Segment Start: EXCERPTED RECORDS
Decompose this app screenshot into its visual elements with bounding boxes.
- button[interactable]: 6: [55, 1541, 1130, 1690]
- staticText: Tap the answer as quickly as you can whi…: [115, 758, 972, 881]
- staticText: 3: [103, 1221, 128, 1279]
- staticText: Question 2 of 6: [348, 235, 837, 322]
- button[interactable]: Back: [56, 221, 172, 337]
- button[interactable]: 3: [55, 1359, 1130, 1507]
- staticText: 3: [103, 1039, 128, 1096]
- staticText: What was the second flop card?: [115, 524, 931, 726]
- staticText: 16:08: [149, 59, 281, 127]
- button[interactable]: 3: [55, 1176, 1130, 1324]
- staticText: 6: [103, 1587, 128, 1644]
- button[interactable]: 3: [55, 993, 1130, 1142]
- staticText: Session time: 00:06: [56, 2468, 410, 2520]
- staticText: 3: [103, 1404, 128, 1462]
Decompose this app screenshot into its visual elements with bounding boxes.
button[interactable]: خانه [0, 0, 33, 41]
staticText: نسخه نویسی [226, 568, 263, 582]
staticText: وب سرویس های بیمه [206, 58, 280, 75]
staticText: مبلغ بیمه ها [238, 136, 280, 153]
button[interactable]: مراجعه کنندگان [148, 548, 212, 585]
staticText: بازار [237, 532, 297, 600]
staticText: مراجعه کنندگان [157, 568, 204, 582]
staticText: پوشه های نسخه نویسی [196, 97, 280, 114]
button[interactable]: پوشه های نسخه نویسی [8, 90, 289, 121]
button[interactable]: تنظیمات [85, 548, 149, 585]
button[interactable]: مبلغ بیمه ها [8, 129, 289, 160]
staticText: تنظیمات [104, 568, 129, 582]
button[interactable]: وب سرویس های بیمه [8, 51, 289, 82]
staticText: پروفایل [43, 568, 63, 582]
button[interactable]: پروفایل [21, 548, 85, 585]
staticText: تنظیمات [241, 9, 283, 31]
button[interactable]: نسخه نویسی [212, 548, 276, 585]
Segment End: EXCERPTED RECORDS
• _EXERCISE REQUIREMENTS_
Write the records out once more. Change nothing.

• _RESPONSE TO THE EXERCISE_
Decompose this app screenshot into its visual elements with bounding boxes.
- button[interactable]: 6: [55, 1541, 1130, 1690]
- staticText: Tap the answer as quickly as you can whi…: [115, 758, 972, 881]
- staticText: 3: [103, 1221, 128, 1279]
- staticText: Question 2 of 6: [348, 235, 837, 322]
- button[interactable]: Back: [56, 221, 172, 337]
- button[interactable]: 3: [55, 1359, 1130, 1507]
- staticText: 3: [103, 1039, 128, 1096]
- staticText: What was the second flop card?: [115, 524, 931, 726]
- staticText: 16:08: [149, 59, 281, 127]
- button[interactable]: 3: [55, 1176, 1130, 1324]
- staticText: 6: [103, 1587, 128, 1644]
- button[interactable]: 3: [55, 993, 1130, 1142]
- staticText: Session time: 00:06: [56, 2468, 410, 2520]
- staticText: 3: [103, 1404, 128, 1462]
Decompose this app screenshot into its visual elements with bounding boxes.
button[interactable]: خانه [0, 0, 33, 41]
staticText: نسخه نویسی [226, 568, 263, 582]
staticText: وب سرویس های بیمه [206, 58, 280, 75]
staticText: مبلغ بیمه ها [238, 136, 280, 153]
button[interactable]: مراجعه کنندگان [148, 548, 212, 585]
staticText: بازار [237, 532, 297, 600]
staticText: مراجعه کنندگان [157, 568, 204, 582]
staticText: پوشه های نسخه نویسی [196, 97, 280, 114]
button[interactable]: پوشه های نسخه نویسی [8, 90, 289, 121]
button[interactable]: تنظیمات [85, 548, 149, 585]
button[interactable]: مبلغ بیمه ها [8, 129, 289, 160]
staticText: تنظیمات [104, 568, 129, 582]
button[interactable]: وب سرویس های بیمه [8, 51, 289, 82]
staticText: پروفایل [43, 568, 63, 582]
button[interactable]: پروفایل [21, 548, 85, 585]
staticText: تنظیمات [241, 9, 283, 31]
button[interactable]: نسخه نویسی [212, 548, 276, 585]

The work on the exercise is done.